Bureaucracy
Type
Polemic
Category
Activism
Inequality

Not ‘disabled enough’

Taking one look at me you’d think I’m healthy, maybe a little stoned. I trip over myself in public; my vision is blurred, my balance rough. I languish through conversation, often failing to find the words to push it forward. I regularly rub my eyes, and smile a goofy smile. You’d never know there’s a Tolkien-esque battle for supremacy inside my body.

I live with Myalgic Encephalomyelitis (ME), commonly referred to as Chronic Fatigue Syndrome. Far more of a handicap than commonly thought, it is a devastating invisible burden we know very little about. ME is an umbrella term simplifying a host of smaller conditions and symptoms. Coming wave after wave, they adversely affect the body’s systems, severely cutting one’s ability to think, sleep, concentrate, work, exercise, filter toxins and fight infection. I contend every day with not only crushing symptoms, but constant suspicion regarding their legitimacy. Though most full-time work is still near-impossible, I am lucky enough through years of hard work, resource management and resilience to enjoy some aspects of able-bodied life.

Only recently have I begun to identify as disabled, and become aware of my internalised ableism. Only recently did I realise, yes, there IS a strict cap on what my body can achieve each day. Only recently did I grasp, like gender and sexuality, disability exists on a spectrum, and no one end is more valid than the other. My ability to perform daily tasks is heavily restricted by ME, just as others may be limited by paralysis, amputation, learning conditions or other.

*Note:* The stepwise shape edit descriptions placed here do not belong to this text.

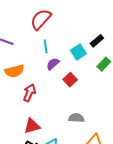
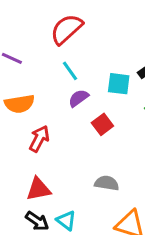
cyan line: (46, 46) -> (70, 71), turned -32
cyan square: (78, 52) -> (119, 84), turned 35

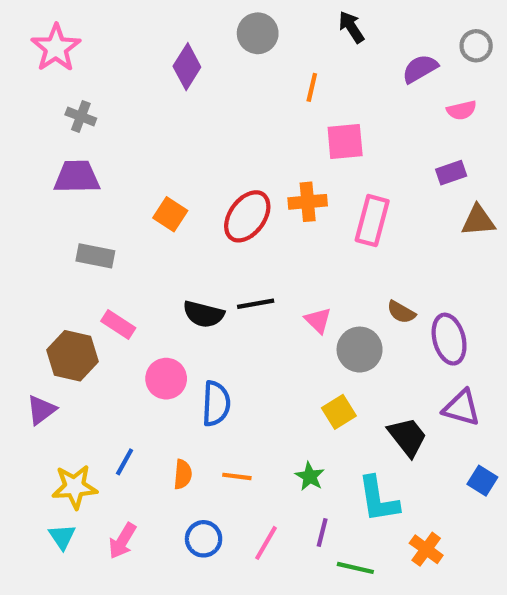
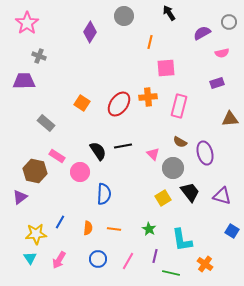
purple trapezoid: (77, 177) -> (24, 81), moved
brown triangle: (478, 221) -> (230, 119), moved
gray rectangle: (95, 256) -> (46, 123), turned 30
brown semicircle: (401, 312) -> (180, 142), moved
black semicircle: (204, 314) -> (98, 151), turned -138
purple ellipse: (449, 339) -> (205, 153), moved
pink circle: (166, 379) -> (80, 172), moved
black trapezoid: (407, 437) -> (190, 192), moved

Before this, I constantly grappled with my conscience. Does identifying as disabled negate the experiences of others with more explicit struggles? Will I offend them if I do? I also carried a lot of guilt, for dropping into cis-white victimhood and potentially using resources others may need more. I now know comparing myself to others is an exercise in folly. Disability and chronic illness doesn’t care why or how you’re limited, just that you are.

So what ‘qualifies’ someone as disabled, and who decides? Unfortunately, agency does not yet lie with the individual. Australia seems to have developed a prejudice of what disability looks like. Perhaps it’s to do with the wheelchair iconography widely understood to mean ill-health: if you don’t look like that, you’re able-bodied; unable to park in handicapped spaces or ask people for a seat on the train without interrogation.

The government also has its own set of broad criteria. In order to qualify for the Disability Support Pension (DSP) you must: be between 16 years and the age-pension age, have a permanent medical condition stopping you from working (this is usually decided by someone able-bodied, with little or no understanding of disability), meet residency requirements, and meet income and assets tests. I am incredibly lucky to have access to the DSP, a support over 8000 young Australians were kicked off just in the back half of 2015. If you’ve been plugged into local politics through the last few years, you’d know the Coalition governments have regularly demonised disability pensioners, claiming too many are rorting the system. When the public buys into this rhetoric, everyone identifying as disabled – whether they’re on the DSP or not – looks like a crook.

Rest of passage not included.